I took a clean white coat from a cupboard. ‘Help?’
He blinked at the coat as if he had never seen one before, then nodded. I helped him put it on. ‘Thank you,’ he said.
After he had gone I threw away the plastic cups and re-washed my hands. They didn’t feel clean.
Chapter Five
There was a mist that Sunday evening. Casualty and the wards were much quieter and Mrs Ferguson took over the department while I was out on an ambulance call with the house-physician, Dr Evans, and again, George Nicholson, to bring back an elderly woman who had had a stroke while cooking supper. Her home was sixteen miles south from the hospital. ‘If you ask me,’ said George, ‘all that hay-loading yesterday.’
‘Hay-loading?’ I echoed. ‘She’s eighty!’
‘Aye. And her man eighty-two. Still farms for himself.’

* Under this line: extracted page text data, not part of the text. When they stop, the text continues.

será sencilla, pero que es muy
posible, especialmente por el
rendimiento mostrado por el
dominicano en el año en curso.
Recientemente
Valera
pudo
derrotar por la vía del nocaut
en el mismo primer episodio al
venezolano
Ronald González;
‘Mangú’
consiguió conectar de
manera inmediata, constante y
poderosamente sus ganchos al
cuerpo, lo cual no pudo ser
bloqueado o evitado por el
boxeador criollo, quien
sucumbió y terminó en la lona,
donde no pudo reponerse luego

Dr Evans bristled almost audibly. Dai Evans was just older than Alan, had qualified in England and come to Thessa a few weeks before me. He was the son and grandson of university professors, and
his parental home on the Gower Coast had two bathrooms and a triple garage. In moments of stress his accent reverted to Oxbridge English. His parents still called him David, which upset him as much as their political views. His own in comparison put Marx far right of the one-time Monday Club. We hadn’t worked together but I had heard he was sound and helpful. In our chats over coffee he had also told me he was writing the novel that, inter alia, he said, would demonstrate his solidarity with his working-class brothers. To spare George and myself another sociological lecture, I asked how the book was doing.
‘Thrombosed.’
‘Why?’ The setting was a pork-pie factory. The treatment, he said, symbolic. ‘Strike?’
‘Settled, pro tem.’ He tucked back behind his ear the dark forelock that reached his chin. ‘It’s the girl.’
‘The one who spends all day brushing spare pastry off the pies and fancies the master-butcher?’
‘Read it, have you, Nurse?’
‘No, George. Dr Evans and I generally have our morning coffee-break at the same time.’
Dai said, ‘I’m not sure she does fancy him. She seems to have this fixation for his cleaver.’
‘Have you discovered yet if he fancies her?’
‘He doesn’t. He’s having it off with one of the male pastry cooks.’
‘Male pastry-cook fancies her? All set for a ménage à trois?’
He turned on me with Mr Smythe’s transported expression. ‘There’s a genius you are, girl! Obvious! That’s it! De-clotted!’ He peered forward. ‘How much longer, George?’
‘Mile or so to their loch.’
There had been no sign of any loch, voe, or hill since we left the hospital. Only the road unwinding slowly through the thick, landbased clouds painted yellow at ground level by the fog lights and above glowing in the strange incandescent blue from the roof light penetrating an astonishing distance. ‘Bloody creepy,’ rumbled Dai. ‘Shouldn’t we soon be seeing the lights they said they’d put out to guide us round?’